Fischer préconise donc un effort conjoint de la France et de l’Allemagne : « D’autres pays comme l’Italie, la Belgique, les Pays-Bas, le Luxembourg, l’Espagne et la Pologne auront également un rôle à jouer, mais la France et l’Allemagne sont indispensables ». Il doit cependant aussi admettre que de nombreux diplomates considèrent que les divergences entre l’Allemagne et la France sur les questions militaires sont infranchissables. Il espère toutefois que, sous la pression de Trump et de Poutine, Berlin et Paris trouveront un compromis. En dernière analyse, sa proposition équivaut à un renforcement massif du militarisme allemand.

En cela Fischer n’est pas seul, comme le montre la réaction allemande aux accusations de piratage des États-Unis contre la Russie. Bien que le renseignement américain n’a jusque-là pas avancé de preuve factuelle soutenant ses allégations selon lesquelles le gouvernement russe a influencé les élections américaines, les médias allemands appuient ce qu’ils qualifient de fait incontestable. L’hystérie anti-russe qui règne en Allemagne est également en train de prendre des proportions grotesques. Il est significatif de noter que l’édition du Süddeutsche Zeitung qui contient la rubrique de Fischer porte le titre : « Berlin craint les hackers russes ».

La classe dirigeante américaine est actuellement affectée par un féroce conflit au sujet de la future orientation de la politique étrangère. Tandis que le président sortant Obama et des sections de l’appareil de sécurité veulent escalader la confrontation avec la Russie, Trump et ses partisans considèrent la Chine comme leur adversaire prioritaire.

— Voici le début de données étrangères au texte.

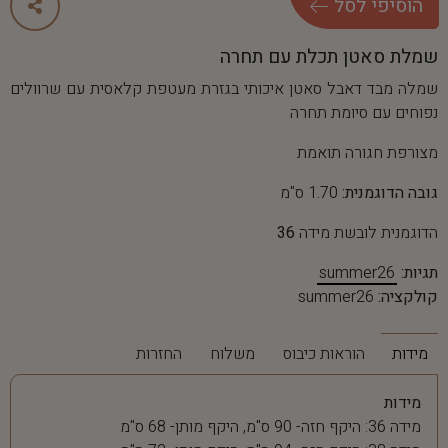
ה
ו
ס
י
פ
י
ל
ס
ל
שמלת סאטן תכלת עם תחרה
שמלה מבד דאבל סאטן איכותי בגזרת מעטפת קלאסית עם שרוולים
נפוחים עם סיומת תחרה
מצורפת חגורה תואמת
גובה הדוגמנית:
1.70 ס"מ
הדוגמנית לובשת מידה
36
תגיות:
summer26
קולקציה:
summer26
מידות
הוראות כיבוס
משלוח
החזרות
מידות
מידה 36: היקף חזה- 90 ס"מ, היקף מותן- 68 ס"מ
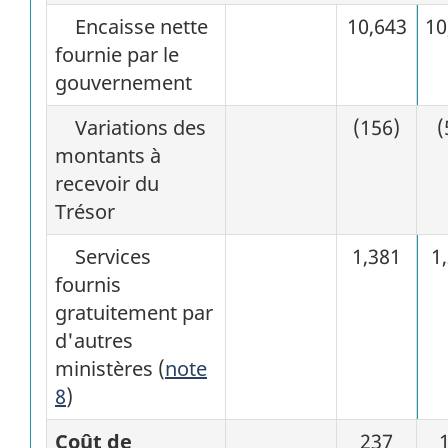
Encaisse nette
10,643
10
fournie par le
gouvernement
Variations des
(156)
(
montants à
recevoir du
Trésor
Services
1,381
1
fournis
gratuitement par
d'autres
ministères (
note
8
)
Coût de
237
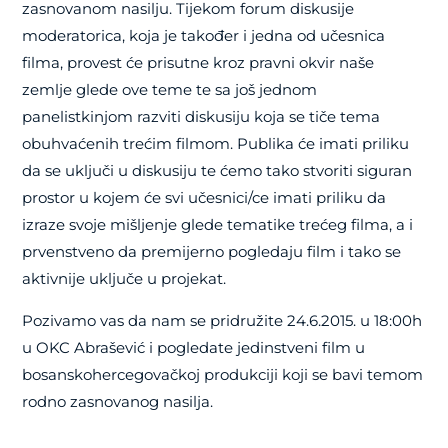
zasnovanom nasilju. Tijekom forum diskusije
moderatorica, koja je također i jedna od učesnica
filma, provest će prisutne kroz pravni okvir naše
zemlje glede ove teme te sa još jednom
panelistkinjom razviti diskusiju koja se tiče tema
obuhvaćenih trećim filmom. Publika će imati priliku
da se uključi u diskusiju te ćemo tako stvoriti siguran
prostor u kojem će svi učesnici/ce imati priliku da
izraze svoje mišljenje glede tematike trećeg filma, a i
prvenstveno da premijerno pogledaju film i tako se
aktivnije uključe u projekat.
Pozivamo vas da nam se pridružite 24.6.2015. u 18:00h
u OKC Abrašević i pogledate jedinstveni film u
bosanskohercegovačkoj produkciji koji se bavi temom
rodno zasnovanog nasilja.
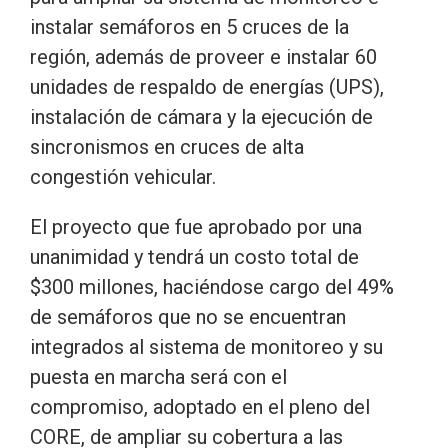
instalar semáforos en 5 cruces de la
región, además de proveer e instalar 60
unidades de respaldo de energías (UPS),
instalación de cámara y la ejecución de
sincronismos en cruces de alta
congestión vehicular.
El proyecto que fue aprobado por una
unanimidad y tendrá un costo total de
$300 millones, haciéndose cargo del 49%
de semáforos que no se encuentran
integrados al sistema de monitoreo y su
puesta en marcha será con el
compromiso, adoptado en el pleno del
CORE, de ampliar su cobertura a las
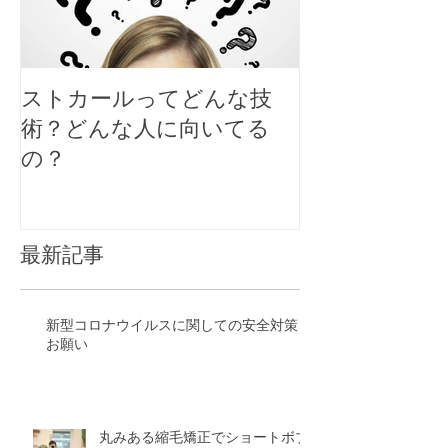
ストカールってどんな技
大人女性のシ
術？どんな人に向いてる
スタイルにす
の？
ト
最新記事
新型コロナウイルスに関しての安全対策と
お願い
丸みある縮毛矯正でショートボブ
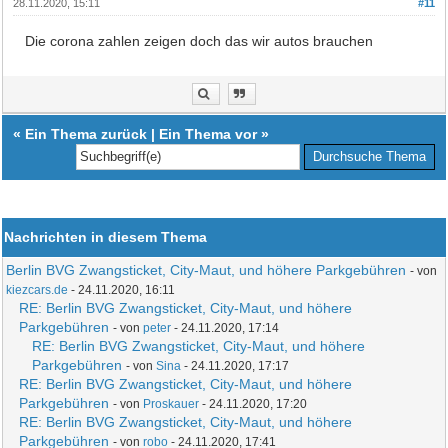
28.11.2020, 15:11
#11
Die corona zahlen zeigen doch das wir autos brauchen
«
Ein Thema zurück
|
Ein Thema vor
»
Nachrichten in diesem Thema
Berlin BVG Zwangsticket, City-Maut, und höhere Parkgebühren
- von
kiezcars.de
- 24.11.2020, 16:11
RE: Berlin BVG Zwangsticket, City-Maut, und höhere
Parkgebühren
- von
peter
- 24.11.2020, 17:14
RE: Berlin BVG Zwangsticket, City-Maut, und höhere
Parkgebühren
- von
Sina
- 24.11.2020, 17:17
RE: Berlin BVG Zwangsticket, City-Maut, und höhere
Parkgebühren
- von
Proskauer
- 24.11.2020, 17:20
RE: Berlin BVG Zwangsticket, City-Maut, und höhere
Parkgebühren
- von
robo
- 24.11.2020, 17:41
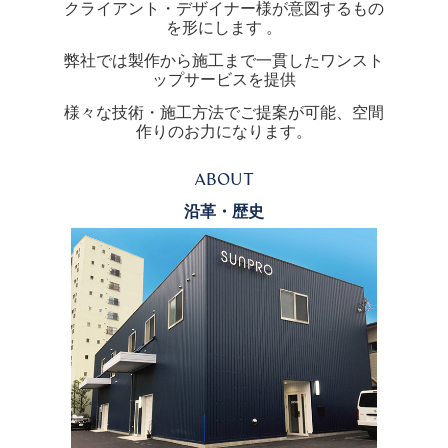
クライアント・デザイナー様が意図するもの
を形にします 。
弊社では製作から施工まで一貫したワンスト
ップサービスを提供
様々な技術・施工方法でご提案が可能、空間
作りのお力になります。
ABOUT
沿革・歴史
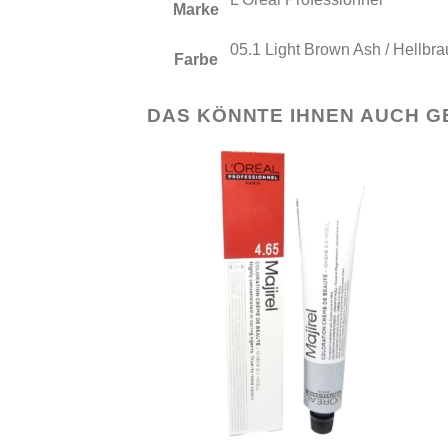
Marke
05.1 Light Brown Ash / Hellbr
Farbe
DAS KÖNNTE IHNEN AUCH G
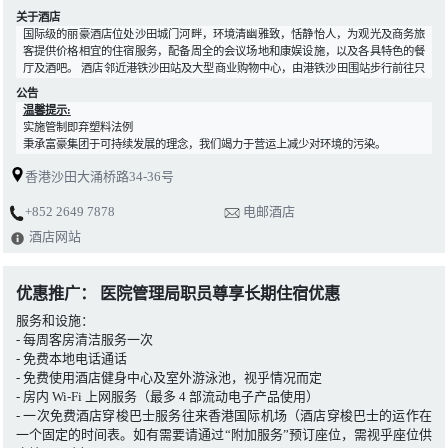
关于酒店
国际级的丽豪酒店位处沙田城门河畔，环境清幽雅致，恬静怡人，为观光及商务旅
客提供价格相宜的住宿服务，配备周全的会议场地和康娱设施，以及各具特色的餐
厅及酒吧。 酒店邻近港铁沙田站及大型商业购物中心，由港铁沙田围站步行前往只
需五分钟，往来香港国际机场只需约二十五分钟的车程，顾客亦可乘搭其它公共交
公告
通工具往来酒店至香港各主要商业及购物区，交通方便快捷。
温馨提示
:
实施管制即弃塑料法例
秉承富豪集团于可持续发展的理念，我们竭力于营运上减少对环境的污染。
随着政府管制即弃塑料制品新法例于2024年4月22日开始实施，酒店将不再免费供
香港沙田大涌桥路34-36号
应即弃塑料洗漱梳妆用品和客房内的即弃胶樽装水。同时我们亦鼓励旅客自备洗漱
梳妆用品。
+852 2649 7878
电邮酒店
支持绿色旅游，一同参与节约使用即弃塑料用品，共建美好居住环境。
酒店网站
联络我们:
中国预订服务-免费电话: 400-1000 180
办公时间查询电话：服务时间为法定工作日周一至周五早上9时至下午6时
优惠推广： 医院管理局职员尊享长期住宿优惠
服务和设施：
- 每周客房清洁服务一次
- 免费本地电话通话
- 免费使用酒店健身中心及室外游泳池，视乎情况而定
- 房内 Wi-Fi 上网服务（最多 4 部流动电子产品使用）
- 一次免费酒店穿梭巴士服务往来香港国际机场（酒店穿梭巴士的运作在
一个固定的时间表。如有需要请通过“附加服务”预订座位，需视乎座位供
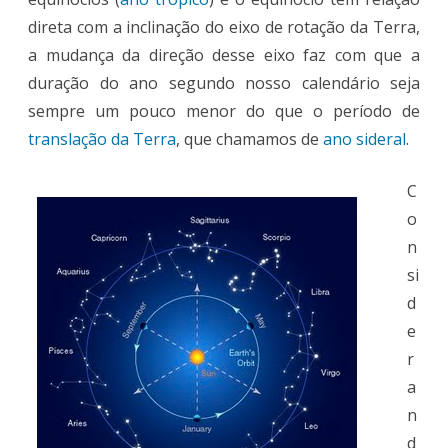
direta com a inclinação do eixo de rotação da Terra,
a mudança da direção desse eixo faz com que a
duração do ano segundo nosso calendário seja
sempre um pouco menor do que o período de
translação da Terra
, que chamamos de
ano sideral
.
C
o
n
si
d
e
r
a
n
d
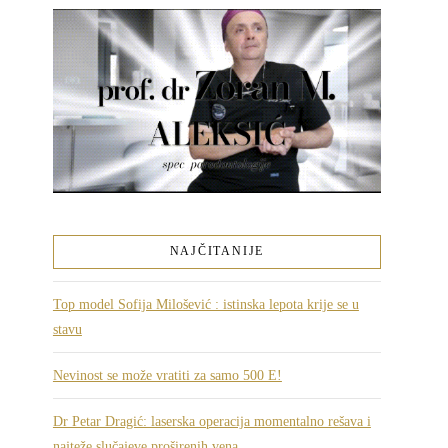
NAJČITANIJE
Top model Sofija Milošević : istinska lepota krije se u
stavu
Nevinost se može vratiti za samo 500 E!
Dr Petar Dragić: laserska operacija momentalno rešava i
najteže slučajeve proširenih vena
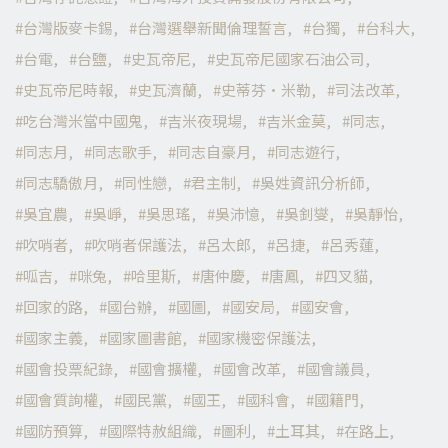
台灣版麥卡錫
台灣選舉新聞倫理誓言
台獨
台科大
台電
台鹽
史瓦帝尼
史瓦帝尼國家石油公司
史瓦帝尼時報
史瓦濟蘭
史蒂芬·米勒
司法改革
吃台灣米當中國鬼
吉米夜現場
吉米金莫
同志
同志月
同志歌手
同志自豪月
同志遊行
同志驕傲月
同性戀
君主制
吳姓資訊分析師
吳宜農
吳崢
吳思瑤
吳沛憶
吳釗燮
吳靜怡
吹哨者
吹哨者保護法
呂太郎
呂捷
呂秀蓮
呱吉
咪兔
哈里斯
唐仲慶
唐鳳
四叉貓
回家的路
國台辦
國圖
國安局
國安會
國家主義
國家圖書館
國家機密保護法
國會投票紀錄
國會擴權
國會改革
國會議員
國會質詢權
國民黨
國王
國科會
國籍門
國防預算
國際特赦組織
圖利
土耳其
在路上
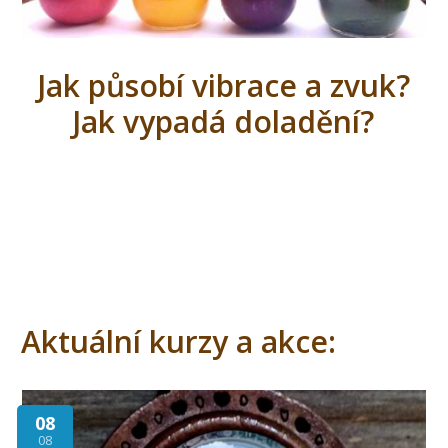
Jak působí vibrace a zvuk?
Jak vypadá doladění?
Aktuální kurzy a akce:
08
08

Dans ce conflit, les médias allemands se sont largement rangés du côté d’Obama. Alors que durant le conflit sur l’Ukraine, certains avaient mis en garde contre une escalade de la confrontation avec la Russie, en ce qui concernait les intérêts économiques de l’Allemagne. Ces derniers craignent maintenant un rapprochement entre Washington et Moscou aux dépens de l’UE et surtout de l’Allemagne.

Ils réagissent en intensifiant la campagne pour la résurgence du militarisme allemand, qui a débuté il y a trois ans lorsque le président allemand Gauck, le ministre des Affaires étrangères Frank-Walter Steinmeier et la ministre de la Défense Ursula von der Leyen avaient proclamé la « fin de la retenue militaire [allemande] ». Le retour du militarisme va de pair avec un réarmement massif de la police et des services de surveillance de l’État dans le but de réprimer toute opposition sociale et politique. Dans les deux cas, les Verts jouent un rôle de premier plan.